In December, the Massachusetts legislature passed "An Act to Promote Breastfeeding," a law that essentially serves to protect a woman's right to nurse - and her child's right to feed - in public. This month, Governor Patrick signed the bill.
Many nursing rights activists, including me, have hailed the law as a step in the right direction. Legal protections of women's rights are critical to achieving equal rights. Without court decisions, Congressional bills, and legislative action, women in this country wouldn't have the right to vote, make reproductive choices, or breastfeed our children in public.
But, as with every "right" that is codified into law, some problems persist. Although the Act allows a woman to collect up to $500 in damages and the possibility of legal fees, I am not convinced that such a small penalty would keep a business owner from making a breastfeeding patron leave her/his establishment.

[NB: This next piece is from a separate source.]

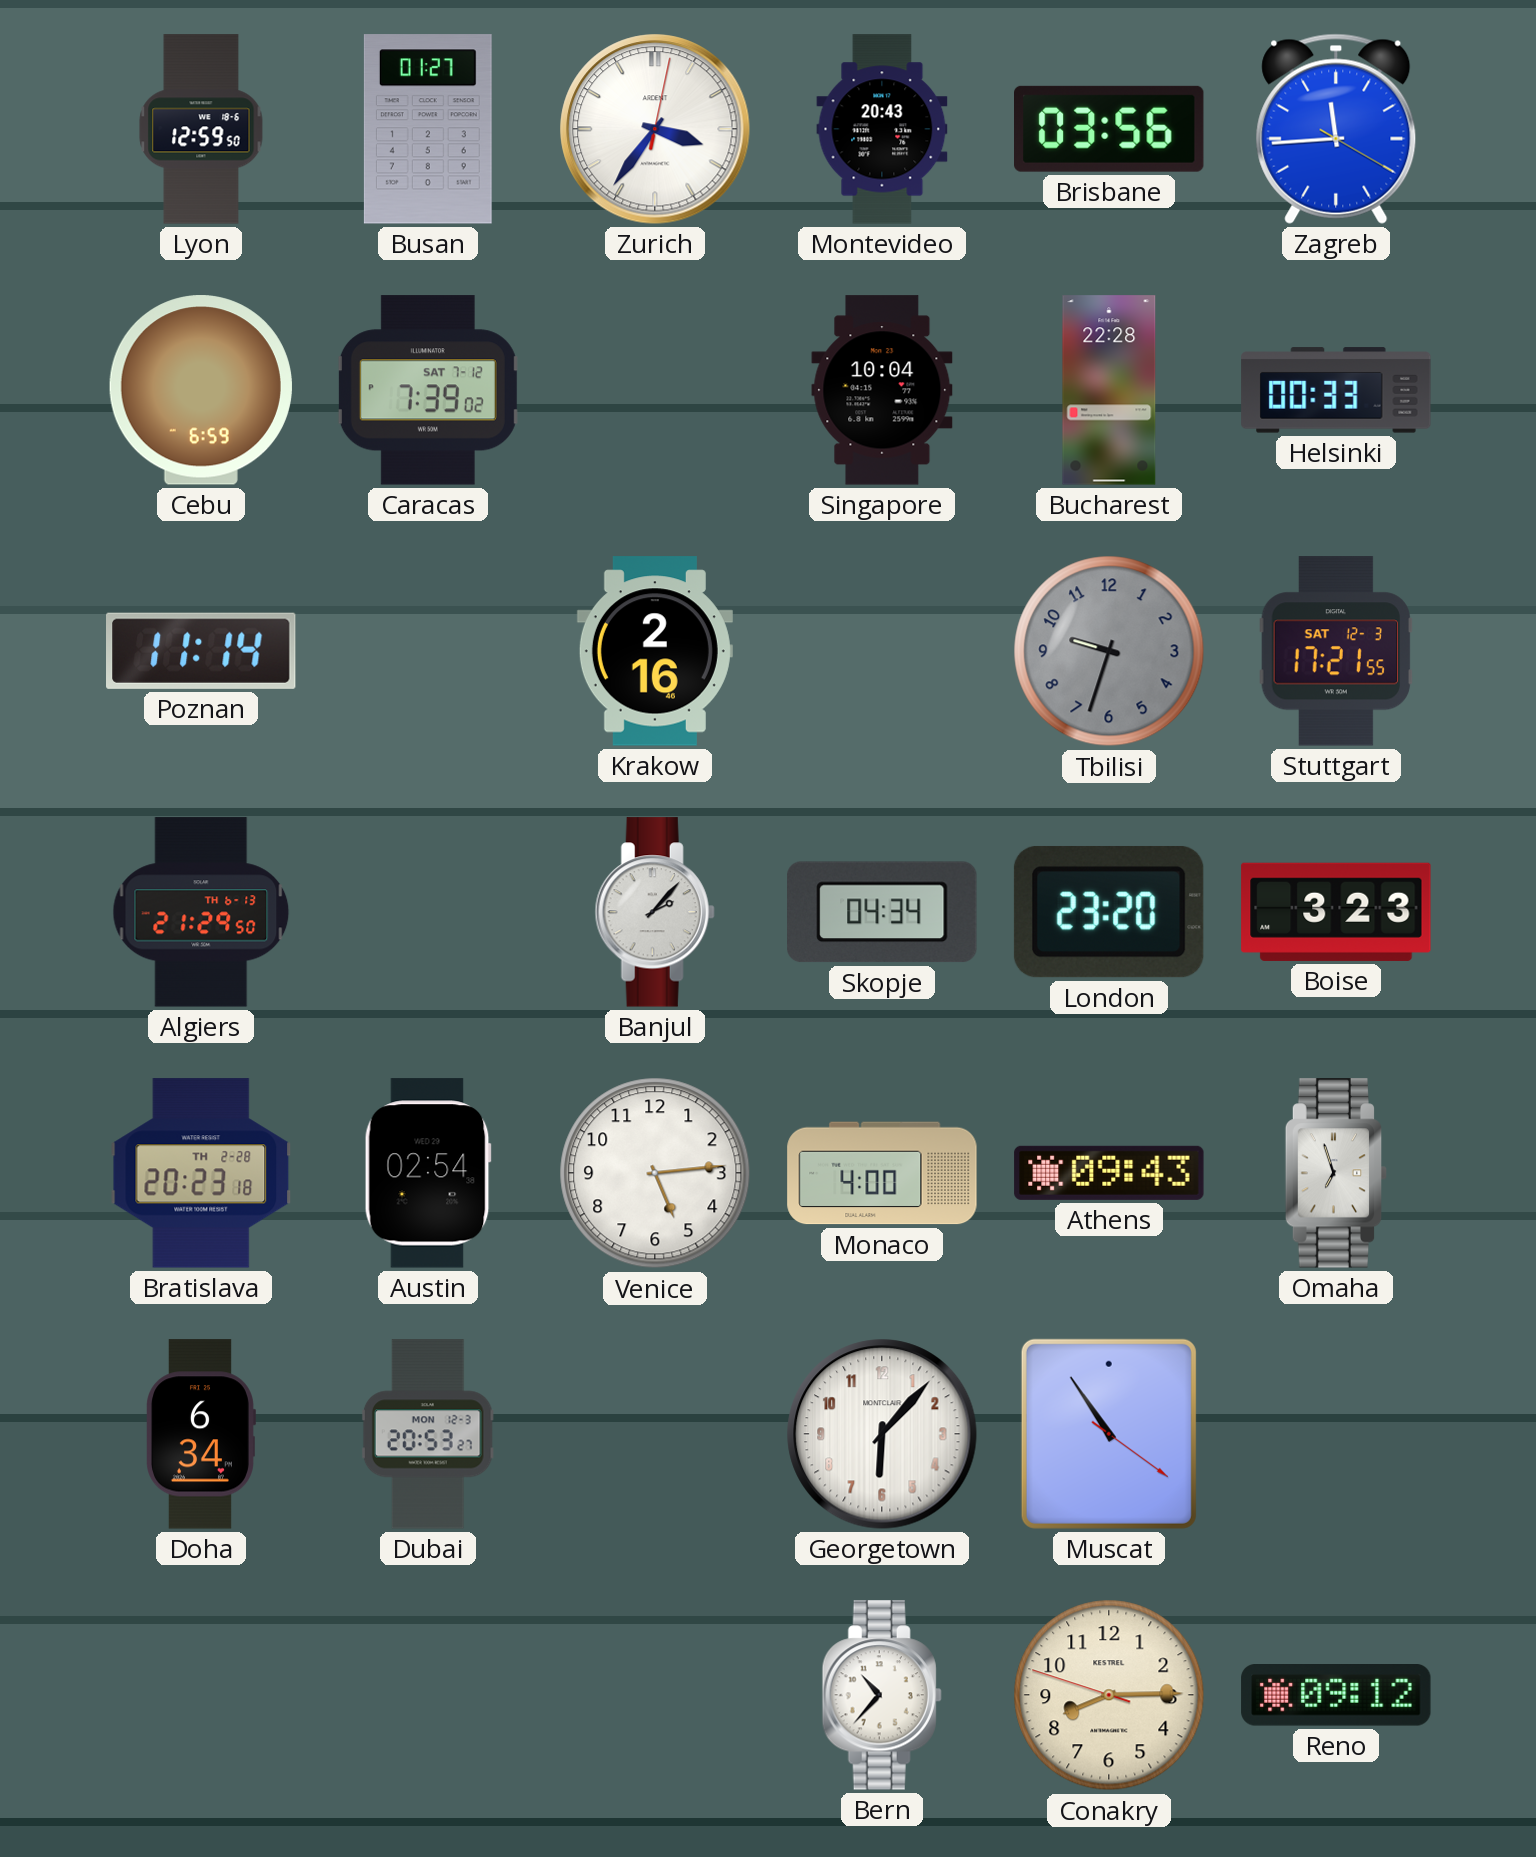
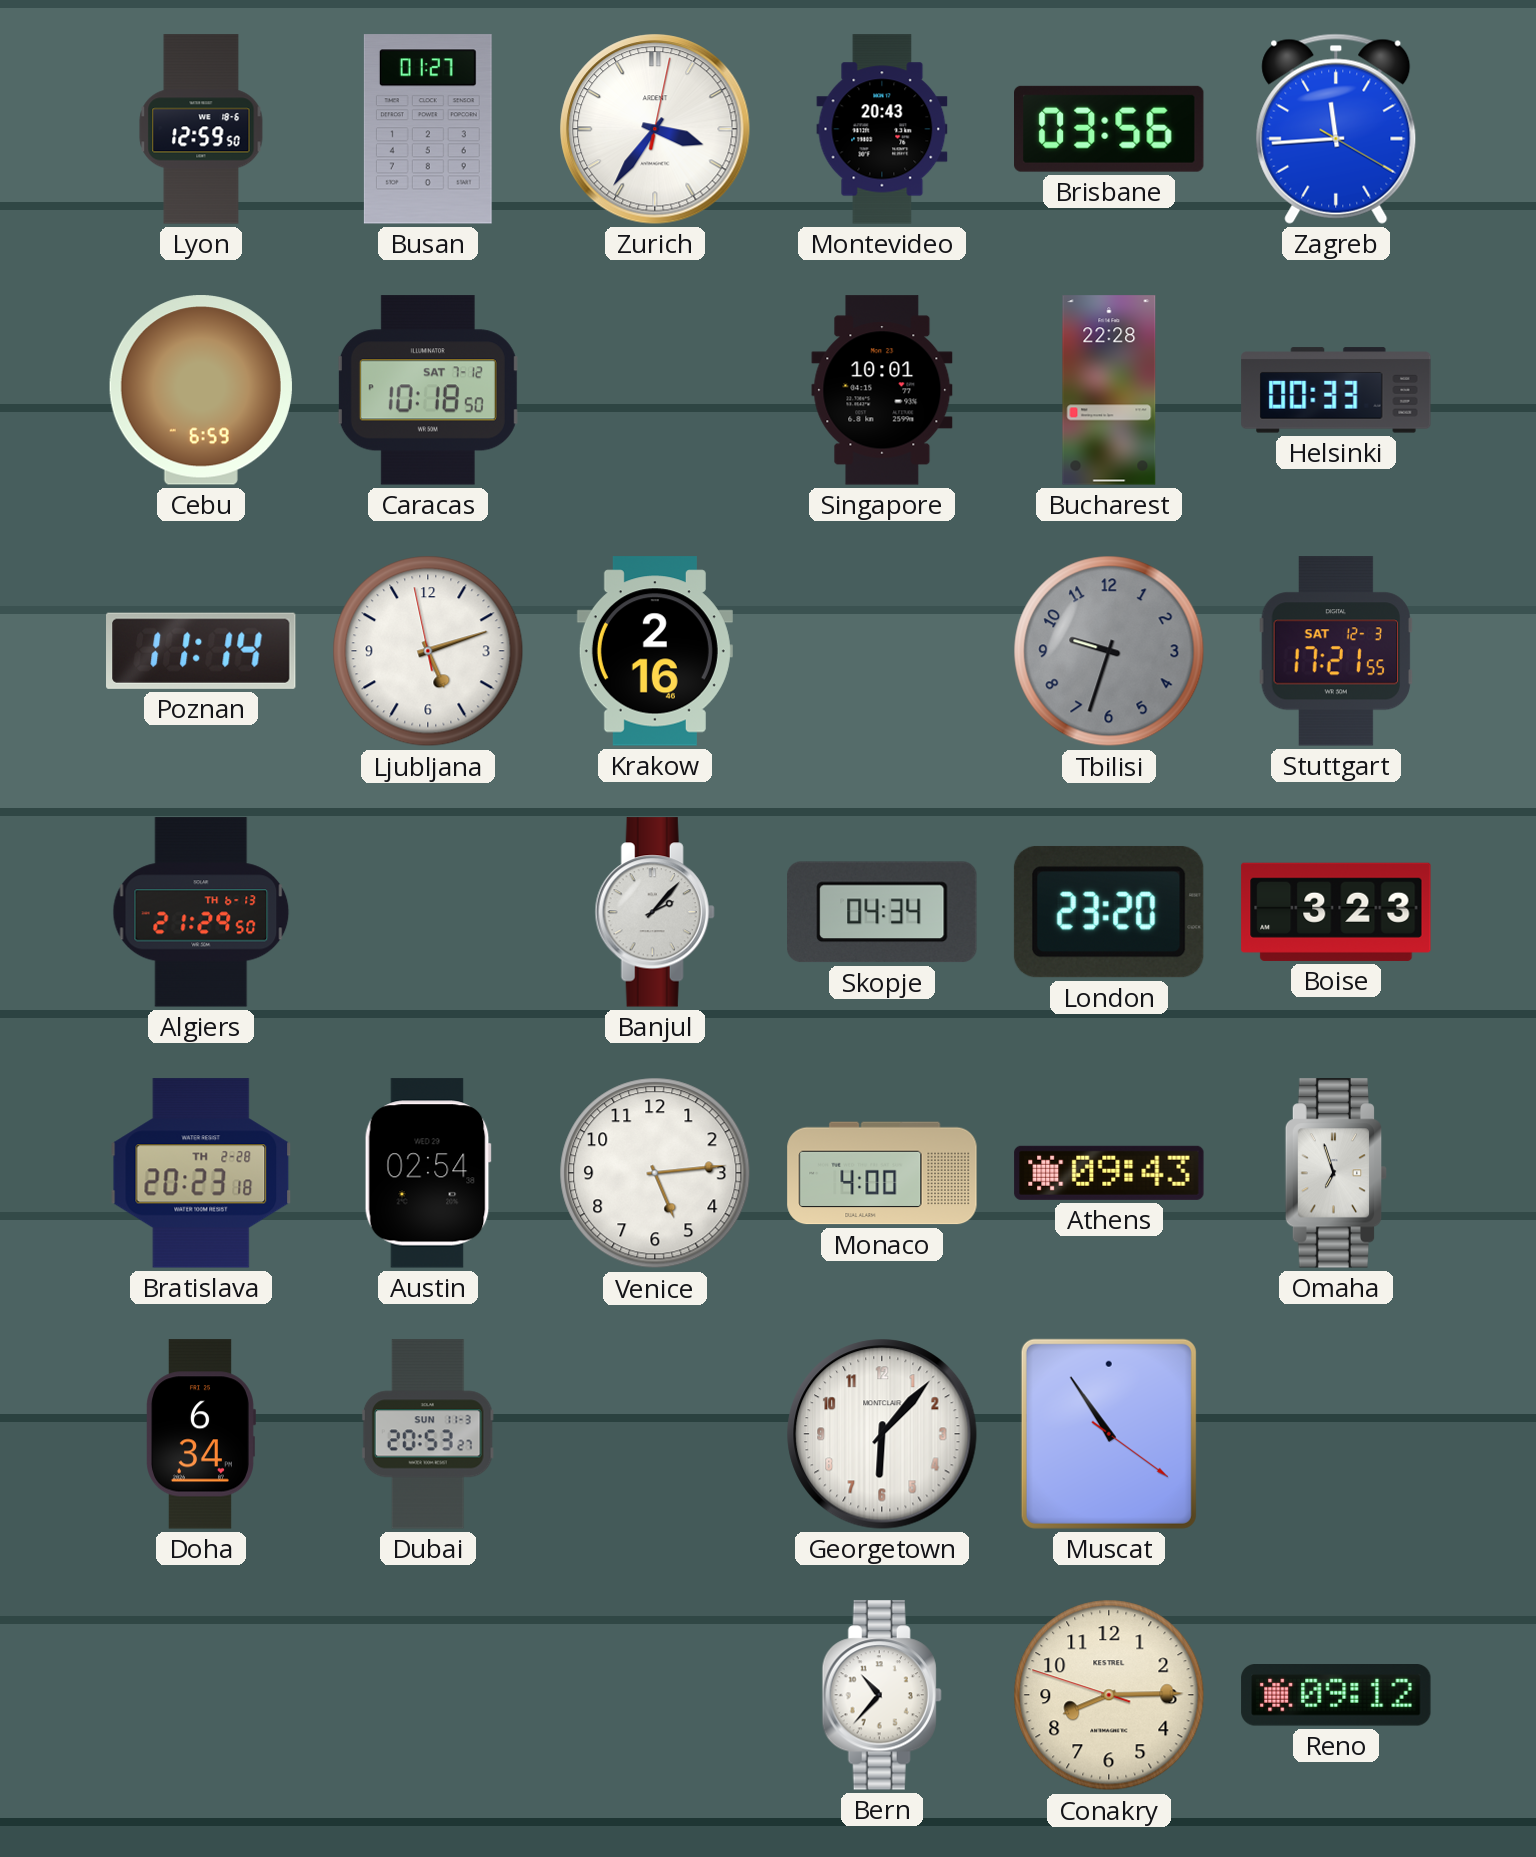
Caracas: 7:39 -> 10:18
Singapore: 10:04 -> 10:01
Ljubljana: none -> 5:11
Dubai date: MON 12-3 -> SUN 11-3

Even more problematic is the Act's exemption of religious institutions, which can refuse to comply with this law. So if a churchgoing Mama has the audacity to feed her hungry child in a church pew, Father O'Douchebag can toss her out without facing any legal ramifications. I wonder what Jesus would say about that . . .
Unfortunately in Massachusetts, churches and other religious organizations often get a free-pass to treat women like second-class citizens. In this state, employers which are religious institutions don't have to provide coverage for contraception. So if you happen to work as a bookkeeper in a synagogue, a janitor in a church, or even a healthcare professional in a church-owned hospital, your employer does not have to pay for prescriptions used for contraception and, since every contraceptive prescription on the market is consumed by women, employers essentially have the right to refuse to cover women's healthcare.
Beyond the religious exemption, passing a law to protect nursing makes me nervous for another reason. As with the passage of the National Labor Relations Act, which effectively replaced workers' direct actions with the oh-so-powerful tool of collective bargaining (check out the whopping 12% of American workers who are currently organized thanks to the NLRA), is this law going to mean that women in Massachusetts who are treated unfairly for breastfeeding will rely less on their own capacity to stand up and give a business-owner or passerby "what-for" and more on legal adjudication? I hope not.
Oh and if any of you ladies happens into a "place of religious instruction or worhip," I say whip them out and DARE someone to tell you to feed your baby elsewhere!